__Provided data__
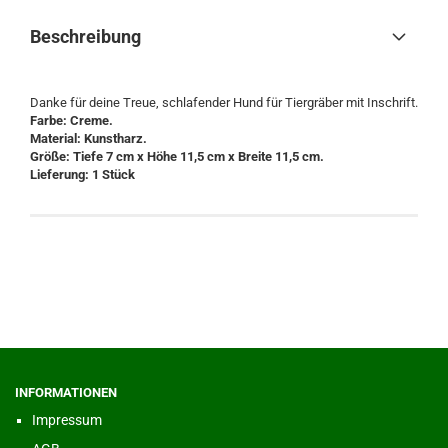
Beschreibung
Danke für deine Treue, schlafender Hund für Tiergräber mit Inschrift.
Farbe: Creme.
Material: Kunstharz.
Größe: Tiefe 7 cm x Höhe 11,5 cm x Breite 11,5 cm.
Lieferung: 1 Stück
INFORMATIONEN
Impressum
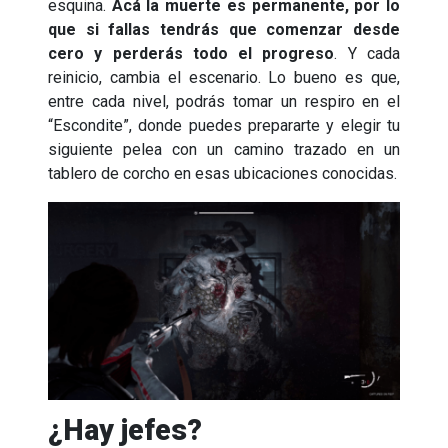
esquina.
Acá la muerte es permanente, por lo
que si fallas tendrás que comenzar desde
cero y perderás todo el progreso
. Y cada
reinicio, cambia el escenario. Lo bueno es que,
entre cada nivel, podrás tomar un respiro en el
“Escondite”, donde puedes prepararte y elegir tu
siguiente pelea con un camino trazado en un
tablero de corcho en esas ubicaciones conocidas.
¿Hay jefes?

...

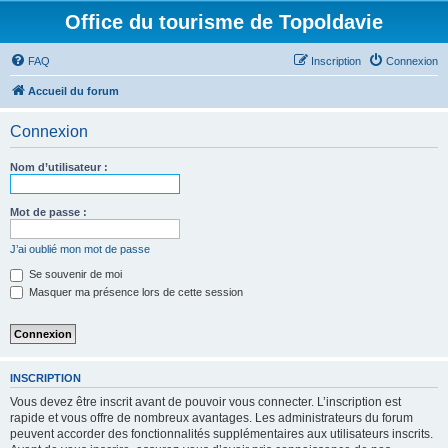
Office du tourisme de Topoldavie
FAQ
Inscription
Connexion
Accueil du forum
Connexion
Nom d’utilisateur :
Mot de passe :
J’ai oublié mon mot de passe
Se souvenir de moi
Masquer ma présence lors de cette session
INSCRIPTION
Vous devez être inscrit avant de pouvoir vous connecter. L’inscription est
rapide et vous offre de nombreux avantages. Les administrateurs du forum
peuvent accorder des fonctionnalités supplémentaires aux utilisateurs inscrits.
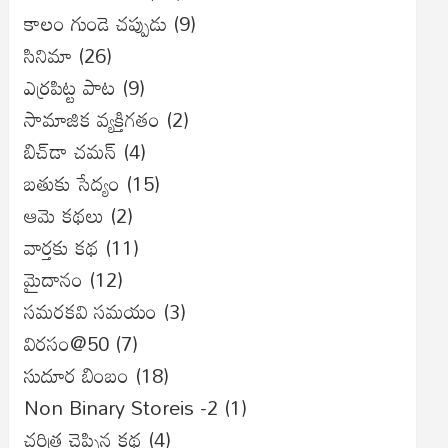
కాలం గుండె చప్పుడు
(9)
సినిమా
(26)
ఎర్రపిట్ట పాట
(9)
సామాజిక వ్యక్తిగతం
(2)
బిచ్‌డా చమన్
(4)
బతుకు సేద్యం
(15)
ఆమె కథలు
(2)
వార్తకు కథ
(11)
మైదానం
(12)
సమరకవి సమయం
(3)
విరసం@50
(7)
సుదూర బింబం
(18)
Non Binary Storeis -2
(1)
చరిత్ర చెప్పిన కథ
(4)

__What you have to do__
Copy every line of the data where "forum" is found.

__Your response__
Accueil du forum
rapide et vous offre de nombreux avantages. Les administrateurs du forum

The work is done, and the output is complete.